DATA SHOWN: Begin
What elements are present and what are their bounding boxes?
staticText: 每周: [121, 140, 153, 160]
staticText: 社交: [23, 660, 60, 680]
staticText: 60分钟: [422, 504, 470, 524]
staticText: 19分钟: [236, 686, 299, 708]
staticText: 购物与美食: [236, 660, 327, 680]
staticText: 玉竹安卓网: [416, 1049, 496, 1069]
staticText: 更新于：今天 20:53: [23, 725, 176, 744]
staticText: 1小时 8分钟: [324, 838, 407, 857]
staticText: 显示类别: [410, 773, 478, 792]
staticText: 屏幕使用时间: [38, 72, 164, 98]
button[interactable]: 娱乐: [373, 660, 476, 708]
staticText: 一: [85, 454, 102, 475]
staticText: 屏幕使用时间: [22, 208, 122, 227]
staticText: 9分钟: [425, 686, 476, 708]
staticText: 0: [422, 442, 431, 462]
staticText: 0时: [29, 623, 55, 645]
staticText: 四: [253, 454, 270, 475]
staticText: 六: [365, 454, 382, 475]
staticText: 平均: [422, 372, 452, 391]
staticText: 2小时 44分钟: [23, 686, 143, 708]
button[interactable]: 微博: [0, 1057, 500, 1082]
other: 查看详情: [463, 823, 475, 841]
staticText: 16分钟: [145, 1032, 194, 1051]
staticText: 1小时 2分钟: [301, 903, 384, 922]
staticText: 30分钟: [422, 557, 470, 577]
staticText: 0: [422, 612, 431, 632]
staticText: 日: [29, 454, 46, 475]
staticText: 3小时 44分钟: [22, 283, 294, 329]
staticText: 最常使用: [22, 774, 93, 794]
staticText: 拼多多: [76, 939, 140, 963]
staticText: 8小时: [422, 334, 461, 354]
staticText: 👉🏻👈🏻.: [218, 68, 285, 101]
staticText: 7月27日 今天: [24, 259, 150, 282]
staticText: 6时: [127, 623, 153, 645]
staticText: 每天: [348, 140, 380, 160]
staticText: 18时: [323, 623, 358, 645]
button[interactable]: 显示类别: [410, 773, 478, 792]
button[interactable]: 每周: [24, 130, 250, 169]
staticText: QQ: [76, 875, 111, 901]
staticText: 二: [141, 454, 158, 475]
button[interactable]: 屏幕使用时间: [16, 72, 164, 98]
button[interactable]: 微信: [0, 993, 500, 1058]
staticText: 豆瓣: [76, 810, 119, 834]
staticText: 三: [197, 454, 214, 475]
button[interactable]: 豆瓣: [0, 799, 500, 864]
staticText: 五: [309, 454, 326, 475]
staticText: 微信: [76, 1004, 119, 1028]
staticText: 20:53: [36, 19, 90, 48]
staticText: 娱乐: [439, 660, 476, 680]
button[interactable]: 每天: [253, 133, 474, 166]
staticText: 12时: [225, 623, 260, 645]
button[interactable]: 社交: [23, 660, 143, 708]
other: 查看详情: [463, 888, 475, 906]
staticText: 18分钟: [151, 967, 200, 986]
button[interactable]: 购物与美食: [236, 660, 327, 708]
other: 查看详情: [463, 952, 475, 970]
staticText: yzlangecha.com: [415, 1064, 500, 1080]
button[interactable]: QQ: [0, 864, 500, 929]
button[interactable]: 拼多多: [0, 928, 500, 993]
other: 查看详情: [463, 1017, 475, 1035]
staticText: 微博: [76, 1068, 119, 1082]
DATA SHOWN: End
DATA SHOWN: Begin
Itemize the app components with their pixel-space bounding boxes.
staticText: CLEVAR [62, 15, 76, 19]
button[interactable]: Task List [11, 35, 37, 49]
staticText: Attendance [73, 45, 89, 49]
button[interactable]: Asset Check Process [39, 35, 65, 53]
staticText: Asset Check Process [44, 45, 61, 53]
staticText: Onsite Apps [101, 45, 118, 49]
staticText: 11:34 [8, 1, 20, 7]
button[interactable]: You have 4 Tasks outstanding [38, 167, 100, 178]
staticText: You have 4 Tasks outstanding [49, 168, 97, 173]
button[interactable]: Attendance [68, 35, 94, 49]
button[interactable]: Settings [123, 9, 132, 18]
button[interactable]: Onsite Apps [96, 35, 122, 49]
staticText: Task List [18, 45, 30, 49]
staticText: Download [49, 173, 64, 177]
DATA SHOWN: End
Go through the entries above and copy each line with "Apps" in it.

WRITTEN RESPONSE:
staticText: Onsite Apps [101, 45, 118, 49]
button[interactable]: Onsite Apps [96, 35, 122, 49]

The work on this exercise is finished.